Chinese Police Confiscated Mining Rig of 600 Computers
After the local power grid operator reported abnormal electricity usage in the north China city of Tianjin, police confiscated a total of 600 computers used to mine cryptocurrency, Xinhua news agency reported.
Quoting the local police, Xinhua said that eight high-power fans were seized as well, and that this was the “largest power theft case in recent years.” The report does not note the time that the confiscation took place.
The power company monitored sudden increases in line loss on one electricity line, up to 28% at the peak. The phenomenon is usually closely related with increased load current.
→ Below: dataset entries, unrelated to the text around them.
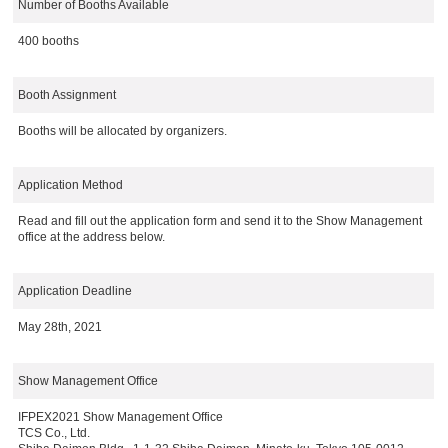
Number of Booths Available
400 booths
Booth Assignment
Booths will be allocated by organizers.
Application Method
Read and fill out the application form and send it to the Show Management
office at the address below.
Application Deadline
May 28th, 2021
Show Management Office
IFPEX2021 Show Management Office
TCS Co., Ltd.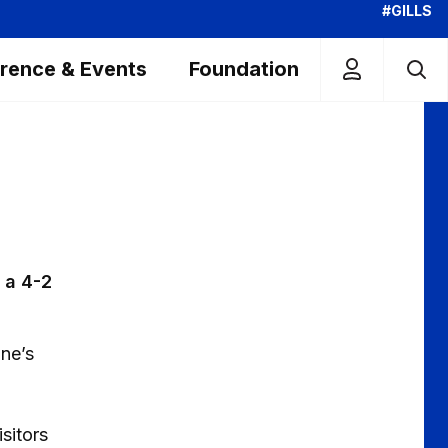
#GILLS
rence & Events
Foundation
 a 4-2
one’s
isitors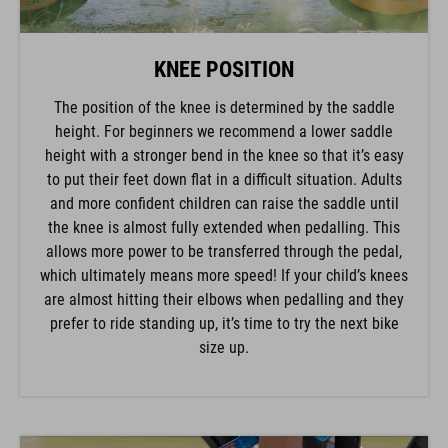
KNEE POSITION
The position of the knee is determined by the saddle
height. For beginners we recommend a lower saddle
height with a stronger bend in the knee so that it’s easy
to put their feet down flat in a difficult situation. Adults
and more confident children can raise the saddle until
the knee is almost fully extended when pedalling. This
allows more power to be transferred through the pedal,
which ultimately means more speed! If your child’s knees
are almost hitting their elbows when pedalling and they
prefer to ride standing up, it’s time to try the next bike
size up.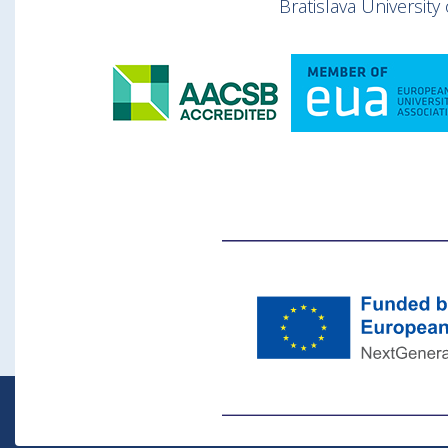
Bratislava Universit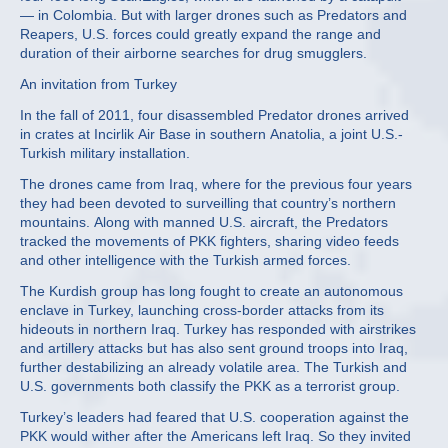
— in Colombia. But with larger drones such as Predators and
Reapers, U.S. forces could greatly expand the range and
duration of their airborne searches for drug smugglers.
An invitation from Turkey
In the fall of 2011, four disassembled Predator drones arrived
in crates at Incirlik Air Base in southern Anatolia, a joint U.S.-
Turkish military installation.
The drones came from Iraq, where for the previous four years
they had been devoted to surveilling that country’s northern
mountains. Along with manned U.S. aircraft, the Predators
tracked the movements of PKK fighters, sharing video feeds
and other intelligence with the Turkish armed forces.
The Kurdish group has long fought to create an autonomous
enclave in Turkey, launching cross-border attacks from its
hideouts in northern Iraq. Turkey has responded with airstrikes
and artillery attacks but has also sent ground troops into Iraq,
further destabilizing an already volatile area. The Turkish and
U.S. governments both classify the PKK as a terrorist group.
Turkey’s leaders had feared that U.S. cooperation against the
PKK would wither after the Americans left Iraq. So they invited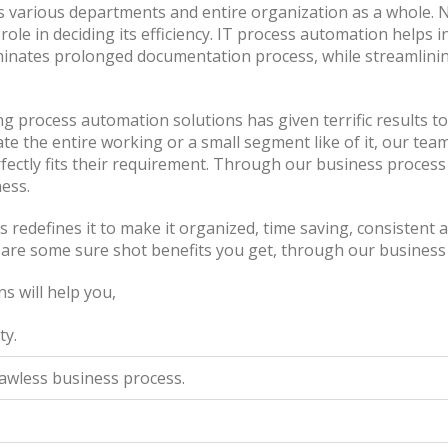
ts various departments and entire organization as a whole. 
role in deciding its efficiency. IT process automation helps
iminates prolonged documentation process, while streamlining
 process automation solutions has given terrific results to
e the entire working or a small segment like of it, our team
fectly fits their requirement. Through our business proces
ness.
s redefines it to make it organized, time saving, consistent 
e are some sure shot benefits you get, through our business
s will help you,
ty.
lawless business process.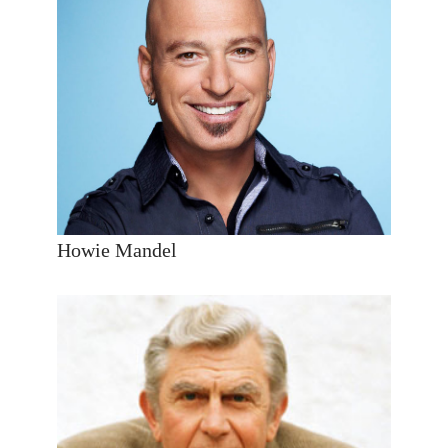
Howie Mandel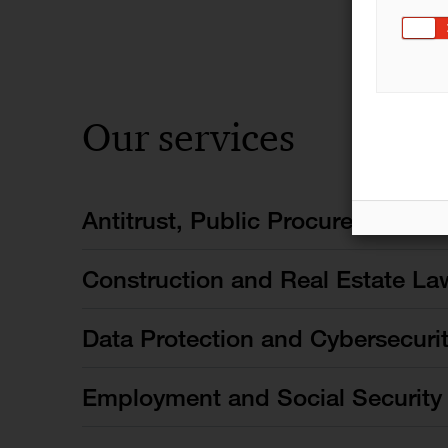
Our services
Antitrust, Public Procurement a
Construction and Real Estate La
Data Protection and Cybersecuri
Employment and Social Security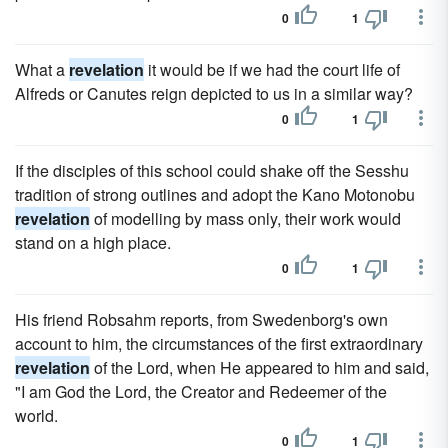
0
1
What a
revelation
it would be if we had the court life of
Alfreds or Canutes reign depicted to us in a similar way?
0
1
If the disciples of this school could shake off the Sesshu
tradition of strong outlines and adopt the Kano Motonobu
revelation
of modelling by mass only, their work would
stand on a high place.
0
1
His friend Robsahm reports, from Swedenborg's own
account to him, the circumstances of the first extraordinary
revelation
of the Lord, when He appeared to him and said,
"I am God the Lord, the Creator and Redeemer of the
world.
0
1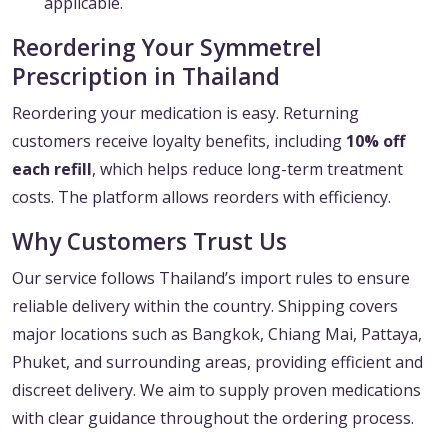
applicable.
Reordering Your Symmetrel
Prescription in Thailand
Reordering your medication is easy. Returning
customers receive loyalty benefits, including
10% off
each refill
, which helps reduce long-term treatment
costs. The platform allows reorders with efficiency.
Why Customers Trust Us
Our service follows Thailand’s import rules to ensure
reliable delivery within the country. Shipping covers
major locations such as Bangkok, Chiang Mai, Pattaya,
Phuket, and surrounding areas, providing efficient and
discreet delivery. We aim to supply proven medications
with clear guidance throughout the ordering process.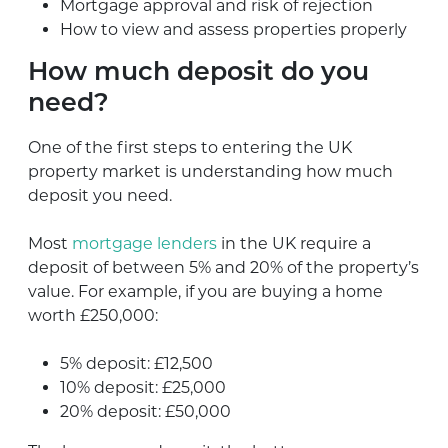
Mortgage approval and risk of rejection
How to view and assess properties properly
How much deposit do you
need?
One of the first steps to entering the UK
property market is understanding how much
deposit you need.
Most
mortgage lenders
in the UK require a
deposit of between 5% and 20% of the property’s
value. For example, if you are buying a home
worth £250,000:
5% deposit: £12,500
10% deposit: £25,000
20% deposit: £50,000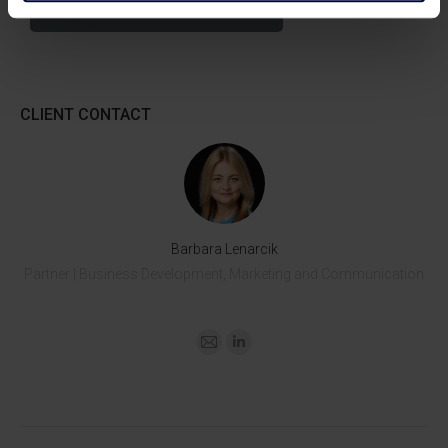
Download Tax Alert >>
CLIENT CONTACT
Barbara Lenarcik
Partner | Business Development, Marketing and Communication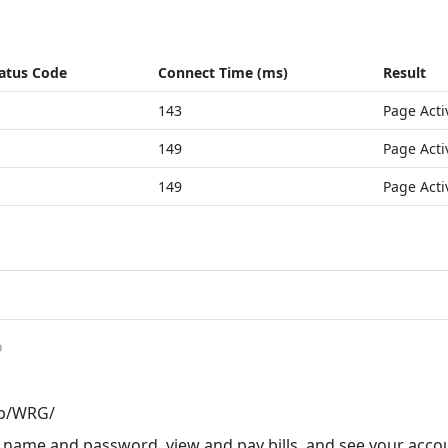
atus Code
Connect Time (ms)
Result
143
Page Acti
149
Page Acti
149
Page Acti
o
pp/WRG/
r name and password, view and pay bills, and see your acco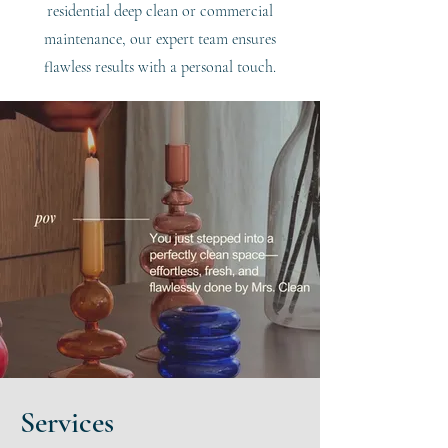
residential deep clean or commercial
maintenance, our expert team ensures
flawless results with a personal touch.
Services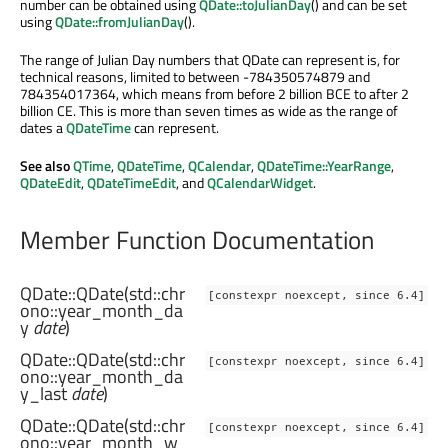
number can be obtained using
QDate::toJulianDay
() and can be set
using
QDate::fromJulianDay
().
The range of Julian Day numbers that QDate can represent is, for
technical reasons, limited to between -784350574879 and
784354017364, which means from before 2 billion BCE to after 2
billion CE. This is more than seven times as wide as the range of
dates a
QDateTime
can represent.
See also
QTime
,
QDateTime
,
QCalendar
,
QDateTime::YearRange
,
QDateEdit
,
QDateTimeEdit
, and
QCalendarWidget
.
Member Function Documentation
QDate::
QDate
(
std::chr
[constexpr noexcept, since 6.4]
ono::year_month_da
y
date
)
QDate::
QDate
(
std::chr
[constexpr noexcept, since 6.4]
ono::year_month_da
y_last
date
)
QDate::
QDate
(
std::chr
[constexpr noexcept, since 6.4]
ono::year_month_w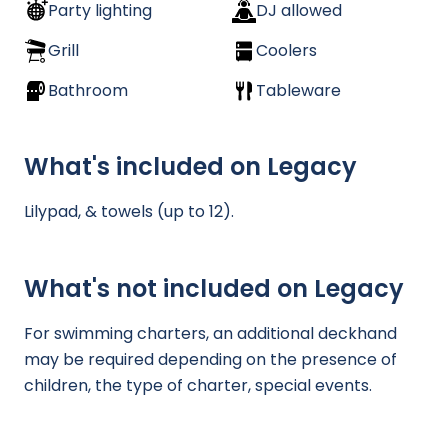
Party lighting
DJ allowed
Grill
Coolers
Bathroom
Tableware
What's included on Legacy
Lilypad, & towels (up to 12).
What's not included on Legacy
For swimming charters, an additional deckhand
may be required depending on the presence of
children, the type of charter, special events.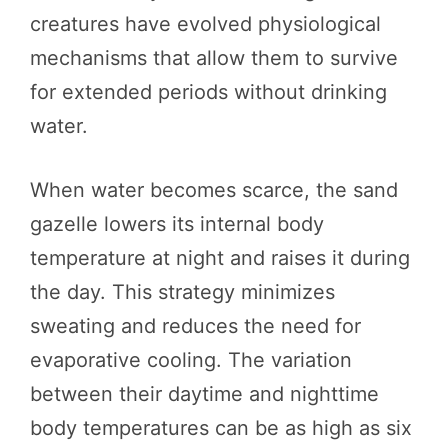
creatures have evolved physiological
mechanisms that allow them to survive
for extended periods without drinking
water.
When water becomes scarce, the sand
gazelle lowers its internal body
temperature at night and raises it during
the day. This strategy minimizes
sweating and reduces the need for
evaporative cooling. The variation
between their daytime and nighttime
body temperatures can be as high as six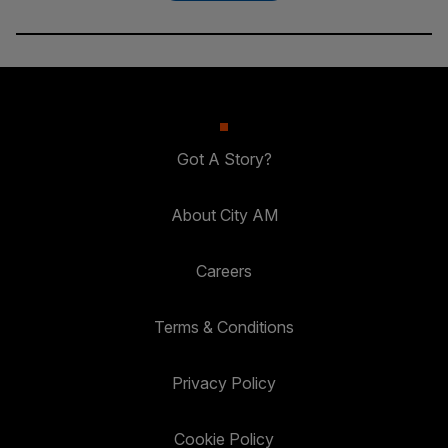
Got A Story?
About City AM
Careers
Terms & Conditions
Privacy Policy
Cookie Policy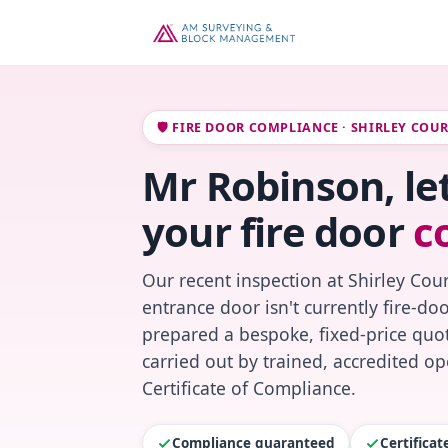
🛡️ FIRE DOOR COMPLIANCE · SHIRLEY COU
Mr Robinson, le
your fire door
c
Our recent inspection at Shirley Cour
entrance door isn't currently fire-do
prepared a bespoke, fixed-price quot
carried out by trained, accredited o
Certificate of Compliance.
Compliance guaranteed
Certifica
An investigation found that the junction box of the suspected power user’s electricity meter had been short-circuited - a typical way to avoid billing.
This follows China’s many regulatory crackdowns on crypto in general, from banning initial coin offerings to closing down all exchanges in the country, which led to many startups moving abroad to be able to raise funds and people finding new and more dangerous ways of obtaining cryptocurrency, such as using “crypto mules.”
After China closed their crypto exchanges for good, an underground system of “mules” and peer-to-peer networks sprung up to fill in the void left by the strict measures against them. An underground trader would buy cryptocurrencies in other markets and sell them at a premium to investors in China, who are ready to pay more since they have no other choice.
When January saw the height of demand after the sky-high prices of December, underground traders were able to sell Bitcoin for 30% to 40% more than its price elsewhere.